Calculating Descriptive Statistics on Grouped Data
Basic statistical treatments can be performed on the data in individual columns using the Statistics on Columns tool.
- Return to the automobile worksheet. From the Menu Bar, select Statistics: Descriptive Statistics: Statistics on Columns: Open Dialog....
- In the Statistics on Columns dialog box, in the Input tab, expand Range 1 and click the interactive button to the right of Data Range. Return to the worksheet, select column C and drag to column G. Click the interactive button again to restore the dialog box. In the dialog box, after adjusting Input Data under Range 1, click the arrow button at the top-right corner of the Group control box to select B(Y): Make as grouping data. Change the Recalculate mode to Auto.
- In the Output tab, under the Graph branch, check the Arrange Plots of Same Type in One Graph box. Also, in the Plots tab, check the Box Charts check box.
- Click OK to get the results in a report sheet.
In order to modify any embedded box plot in report sheet, double-click to open it, then customize the graph and click the Return button in the top right corner to restore the modified graph back to the report sheet.
Using Statistical Results for Further Operations
It is possible to perform further data analysis and to plot the statistical results.

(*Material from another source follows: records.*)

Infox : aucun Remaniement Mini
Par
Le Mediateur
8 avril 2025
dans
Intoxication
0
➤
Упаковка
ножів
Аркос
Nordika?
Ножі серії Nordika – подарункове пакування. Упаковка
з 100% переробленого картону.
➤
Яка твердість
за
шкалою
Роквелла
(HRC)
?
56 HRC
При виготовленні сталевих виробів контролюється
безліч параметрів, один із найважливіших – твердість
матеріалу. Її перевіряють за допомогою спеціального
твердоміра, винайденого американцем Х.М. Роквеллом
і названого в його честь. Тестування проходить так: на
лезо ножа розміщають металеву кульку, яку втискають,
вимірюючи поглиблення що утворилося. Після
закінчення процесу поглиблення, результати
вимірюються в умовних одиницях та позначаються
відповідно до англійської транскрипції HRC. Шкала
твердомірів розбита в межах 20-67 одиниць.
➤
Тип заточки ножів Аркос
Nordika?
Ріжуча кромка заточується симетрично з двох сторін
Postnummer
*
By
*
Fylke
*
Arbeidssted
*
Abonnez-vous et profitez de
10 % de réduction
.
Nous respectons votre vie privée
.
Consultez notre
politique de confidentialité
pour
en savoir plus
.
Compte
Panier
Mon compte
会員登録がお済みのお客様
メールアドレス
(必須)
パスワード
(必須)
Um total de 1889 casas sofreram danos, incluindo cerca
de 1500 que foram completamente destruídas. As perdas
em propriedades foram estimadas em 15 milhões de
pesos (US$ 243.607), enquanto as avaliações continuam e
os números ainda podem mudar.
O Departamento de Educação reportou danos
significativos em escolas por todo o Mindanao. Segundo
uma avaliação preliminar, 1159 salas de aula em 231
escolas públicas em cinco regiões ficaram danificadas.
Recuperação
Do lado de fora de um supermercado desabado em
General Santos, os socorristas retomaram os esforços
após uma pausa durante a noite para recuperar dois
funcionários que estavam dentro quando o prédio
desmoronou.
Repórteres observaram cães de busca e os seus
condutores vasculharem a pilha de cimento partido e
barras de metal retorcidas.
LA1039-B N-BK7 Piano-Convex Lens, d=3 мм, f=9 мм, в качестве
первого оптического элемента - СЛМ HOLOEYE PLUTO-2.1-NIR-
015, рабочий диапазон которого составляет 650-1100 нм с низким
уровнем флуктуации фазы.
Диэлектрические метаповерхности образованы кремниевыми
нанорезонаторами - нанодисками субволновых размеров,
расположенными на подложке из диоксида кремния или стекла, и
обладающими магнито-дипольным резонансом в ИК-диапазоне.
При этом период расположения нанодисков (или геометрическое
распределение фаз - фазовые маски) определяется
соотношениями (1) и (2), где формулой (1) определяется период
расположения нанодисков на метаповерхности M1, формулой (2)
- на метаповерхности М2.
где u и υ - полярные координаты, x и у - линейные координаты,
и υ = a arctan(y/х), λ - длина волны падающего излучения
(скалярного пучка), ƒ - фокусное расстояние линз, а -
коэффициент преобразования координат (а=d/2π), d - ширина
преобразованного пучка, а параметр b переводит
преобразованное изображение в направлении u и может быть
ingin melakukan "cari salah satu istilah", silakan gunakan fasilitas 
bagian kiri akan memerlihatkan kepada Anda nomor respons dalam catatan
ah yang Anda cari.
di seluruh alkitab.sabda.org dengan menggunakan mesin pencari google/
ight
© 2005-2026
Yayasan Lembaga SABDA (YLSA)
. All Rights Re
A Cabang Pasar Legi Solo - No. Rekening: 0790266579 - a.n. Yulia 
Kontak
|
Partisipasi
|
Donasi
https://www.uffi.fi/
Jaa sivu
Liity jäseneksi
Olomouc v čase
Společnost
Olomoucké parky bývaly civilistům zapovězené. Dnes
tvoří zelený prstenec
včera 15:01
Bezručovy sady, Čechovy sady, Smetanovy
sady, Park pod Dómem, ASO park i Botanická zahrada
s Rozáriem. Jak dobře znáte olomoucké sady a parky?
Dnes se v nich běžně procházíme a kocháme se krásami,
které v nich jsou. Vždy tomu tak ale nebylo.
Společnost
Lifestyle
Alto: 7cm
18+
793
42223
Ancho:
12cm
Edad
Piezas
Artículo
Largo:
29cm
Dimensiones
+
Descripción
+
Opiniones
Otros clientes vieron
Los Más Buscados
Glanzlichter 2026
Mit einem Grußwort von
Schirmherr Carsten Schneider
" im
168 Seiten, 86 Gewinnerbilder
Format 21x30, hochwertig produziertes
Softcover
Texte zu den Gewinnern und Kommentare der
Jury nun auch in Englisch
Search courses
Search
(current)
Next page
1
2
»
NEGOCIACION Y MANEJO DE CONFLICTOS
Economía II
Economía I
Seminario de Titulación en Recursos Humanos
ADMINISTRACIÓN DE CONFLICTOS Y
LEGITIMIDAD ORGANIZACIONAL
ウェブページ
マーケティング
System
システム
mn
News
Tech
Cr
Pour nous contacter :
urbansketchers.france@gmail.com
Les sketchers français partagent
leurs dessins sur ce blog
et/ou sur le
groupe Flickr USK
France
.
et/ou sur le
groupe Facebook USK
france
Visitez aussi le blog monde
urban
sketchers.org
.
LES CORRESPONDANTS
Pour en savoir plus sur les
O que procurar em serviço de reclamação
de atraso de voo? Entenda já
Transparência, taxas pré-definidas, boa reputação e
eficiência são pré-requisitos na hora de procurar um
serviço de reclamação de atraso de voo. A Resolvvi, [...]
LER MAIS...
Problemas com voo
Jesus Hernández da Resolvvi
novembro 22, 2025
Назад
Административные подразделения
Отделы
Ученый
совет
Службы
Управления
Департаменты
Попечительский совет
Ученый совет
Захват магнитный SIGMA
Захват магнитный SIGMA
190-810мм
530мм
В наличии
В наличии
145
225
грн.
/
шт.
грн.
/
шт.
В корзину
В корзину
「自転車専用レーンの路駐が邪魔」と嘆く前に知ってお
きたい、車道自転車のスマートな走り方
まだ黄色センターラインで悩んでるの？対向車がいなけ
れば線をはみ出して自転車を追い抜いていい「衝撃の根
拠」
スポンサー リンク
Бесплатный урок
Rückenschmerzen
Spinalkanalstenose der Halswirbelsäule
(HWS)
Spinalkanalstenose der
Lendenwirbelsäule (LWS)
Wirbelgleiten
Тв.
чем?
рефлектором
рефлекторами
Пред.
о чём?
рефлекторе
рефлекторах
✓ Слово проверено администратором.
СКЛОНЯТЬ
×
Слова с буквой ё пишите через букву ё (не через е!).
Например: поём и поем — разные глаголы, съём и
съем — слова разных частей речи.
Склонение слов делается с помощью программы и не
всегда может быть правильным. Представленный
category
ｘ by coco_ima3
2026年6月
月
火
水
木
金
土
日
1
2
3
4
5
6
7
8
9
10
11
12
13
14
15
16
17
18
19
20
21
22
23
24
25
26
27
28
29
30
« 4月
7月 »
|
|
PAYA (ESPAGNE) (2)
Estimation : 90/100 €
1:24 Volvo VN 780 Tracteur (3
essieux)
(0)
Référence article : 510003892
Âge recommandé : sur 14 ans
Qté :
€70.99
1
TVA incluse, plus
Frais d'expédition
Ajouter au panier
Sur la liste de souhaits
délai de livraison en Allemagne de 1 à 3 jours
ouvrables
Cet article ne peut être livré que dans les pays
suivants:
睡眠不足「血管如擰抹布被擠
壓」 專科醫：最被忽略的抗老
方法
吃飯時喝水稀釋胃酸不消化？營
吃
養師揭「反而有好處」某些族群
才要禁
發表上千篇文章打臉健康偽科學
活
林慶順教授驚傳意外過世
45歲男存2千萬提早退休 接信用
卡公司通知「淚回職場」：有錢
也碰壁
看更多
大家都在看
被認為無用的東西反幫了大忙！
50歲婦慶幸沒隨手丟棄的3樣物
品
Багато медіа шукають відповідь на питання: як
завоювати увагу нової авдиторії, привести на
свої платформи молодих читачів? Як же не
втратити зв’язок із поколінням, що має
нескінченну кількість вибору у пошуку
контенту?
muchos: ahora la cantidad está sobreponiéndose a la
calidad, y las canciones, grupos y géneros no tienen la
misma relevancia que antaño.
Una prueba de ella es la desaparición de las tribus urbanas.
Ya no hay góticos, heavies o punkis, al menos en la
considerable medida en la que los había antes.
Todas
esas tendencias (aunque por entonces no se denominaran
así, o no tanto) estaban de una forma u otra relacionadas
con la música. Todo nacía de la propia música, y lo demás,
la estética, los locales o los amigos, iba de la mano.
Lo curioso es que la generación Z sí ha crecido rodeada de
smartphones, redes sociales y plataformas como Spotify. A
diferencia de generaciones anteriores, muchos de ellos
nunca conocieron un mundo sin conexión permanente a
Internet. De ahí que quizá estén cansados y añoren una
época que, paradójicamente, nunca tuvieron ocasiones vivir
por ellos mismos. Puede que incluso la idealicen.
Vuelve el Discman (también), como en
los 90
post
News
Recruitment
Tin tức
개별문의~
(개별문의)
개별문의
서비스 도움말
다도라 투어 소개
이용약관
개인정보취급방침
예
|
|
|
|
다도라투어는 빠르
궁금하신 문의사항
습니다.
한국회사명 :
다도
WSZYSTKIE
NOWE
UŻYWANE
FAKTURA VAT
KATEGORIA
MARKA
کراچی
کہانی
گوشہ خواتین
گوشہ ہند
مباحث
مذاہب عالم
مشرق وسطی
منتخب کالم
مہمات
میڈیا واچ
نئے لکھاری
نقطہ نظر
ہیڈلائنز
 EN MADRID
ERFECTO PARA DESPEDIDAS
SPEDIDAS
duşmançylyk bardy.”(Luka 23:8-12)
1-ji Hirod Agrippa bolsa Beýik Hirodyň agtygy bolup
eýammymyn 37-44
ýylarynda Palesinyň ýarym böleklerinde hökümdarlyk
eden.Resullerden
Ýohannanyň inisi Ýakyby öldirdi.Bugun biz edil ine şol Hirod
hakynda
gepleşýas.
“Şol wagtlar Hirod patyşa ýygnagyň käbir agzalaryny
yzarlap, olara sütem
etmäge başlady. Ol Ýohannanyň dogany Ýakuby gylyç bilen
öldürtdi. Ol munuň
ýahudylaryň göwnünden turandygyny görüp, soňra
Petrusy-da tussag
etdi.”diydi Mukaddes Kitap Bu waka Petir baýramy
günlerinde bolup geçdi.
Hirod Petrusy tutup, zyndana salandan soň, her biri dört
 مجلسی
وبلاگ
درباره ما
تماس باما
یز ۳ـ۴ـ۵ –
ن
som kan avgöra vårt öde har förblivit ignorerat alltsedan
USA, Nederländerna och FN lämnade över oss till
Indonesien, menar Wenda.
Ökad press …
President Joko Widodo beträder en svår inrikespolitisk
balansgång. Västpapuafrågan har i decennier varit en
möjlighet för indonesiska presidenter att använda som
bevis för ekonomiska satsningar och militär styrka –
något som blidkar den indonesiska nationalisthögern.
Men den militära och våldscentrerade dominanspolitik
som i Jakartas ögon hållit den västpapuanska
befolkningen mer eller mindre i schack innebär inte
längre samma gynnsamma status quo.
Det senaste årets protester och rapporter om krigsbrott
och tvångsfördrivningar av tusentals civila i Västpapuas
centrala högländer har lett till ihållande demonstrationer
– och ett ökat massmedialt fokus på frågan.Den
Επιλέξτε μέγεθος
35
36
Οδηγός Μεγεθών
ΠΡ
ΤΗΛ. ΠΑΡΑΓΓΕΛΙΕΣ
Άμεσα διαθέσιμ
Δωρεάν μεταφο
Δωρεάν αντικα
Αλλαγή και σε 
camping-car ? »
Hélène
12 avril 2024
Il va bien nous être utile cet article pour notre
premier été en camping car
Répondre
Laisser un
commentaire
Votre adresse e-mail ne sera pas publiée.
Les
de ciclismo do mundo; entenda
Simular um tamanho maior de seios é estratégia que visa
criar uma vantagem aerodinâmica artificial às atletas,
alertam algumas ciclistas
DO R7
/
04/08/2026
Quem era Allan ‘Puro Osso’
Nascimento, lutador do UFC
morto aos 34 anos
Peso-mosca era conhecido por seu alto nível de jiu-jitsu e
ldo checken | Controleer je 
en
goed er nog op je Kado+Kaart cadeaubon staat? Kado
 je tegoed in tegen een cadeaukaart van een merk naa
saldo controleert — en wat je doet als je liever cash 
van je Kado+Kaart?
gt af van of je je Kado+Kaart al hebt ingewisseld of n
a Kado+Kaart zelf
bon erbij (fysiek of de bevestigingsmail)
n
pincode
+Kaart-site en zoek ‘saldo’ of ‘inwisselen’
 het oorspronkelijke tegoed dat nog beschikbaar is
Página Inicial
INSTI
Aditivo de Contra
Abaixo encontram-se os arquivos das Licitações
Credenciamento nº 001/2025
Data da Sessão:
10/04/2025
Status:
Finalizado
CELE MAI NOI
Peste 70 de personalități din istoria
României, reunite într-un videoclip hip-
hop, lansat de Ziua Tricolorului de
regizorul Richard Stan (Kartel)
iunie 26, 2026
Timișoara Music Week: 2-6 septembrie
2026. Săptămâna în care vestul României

For example, to obtain average attribute values (i.e. horsepower, 0-60 mph time, weight, mileage) by Vehicle Make from 1992 to 2004, perform the following:
- Return to the automobile - automobile.dat workbook, and open the DescStatsQuantities1 worksheet. Highlight the D(Y2) and the E(yEr±) columns, go to the Menu Bar and select Worksheet: Unstack Columns: Open Dialog....
- In the wunstackcol dialog box, change the Recalculate mode to Auto, select Group Columns and click the context menu button and select A(X1) Data.
- Expand Options and check the Include Other Columns box. On Other Columns, click the context menu button and select B:(X2) Make. Set Matching Longest Group as Extract Rule for Other Columns Values, expand Output Settings, and from Put Grouping Info. to, select Long Name. Click OK.
- To see the results, open worksheet UnstackCols1, highlight the worksheet, and from the Menu Bar, select Plot > Multi-Panel/Axis : Stack.
- In the Plotting:plotstack dialog box, set Plot Type to Scatter. Click OK.
- Now we are going to rotate the tick labels at top X axis for clarification. Double click on the top X axis tick labels to open the Axis dialog, and set the following in Top icon. Click OK.
Rotate the Tick Labels for bottom in the same way.
- The report sheet and the graph will appear as shown below:
Analyzing the Relationship Between Different Indicators
Use a correlation coefficient to explore the relationship between columns of the automobile data. Next, construct scatter plots with confidence ellipses to obtain graphical representations of the correlations.
- In the automobile - automobile.dat workbook, open the automobile worksheet, and highlight the last five columns.
- From the Menu Bar, select Statistics: Descriptive Statistics: Correlation Coefficient: Open Dialog.... In the corrcoef dialog box, expand Correlation Types and check the Pearson box.
- Expand Plots and check the Add Confidence Ellipse box. The Scatter Plot check box will be automatically selected. Click OK.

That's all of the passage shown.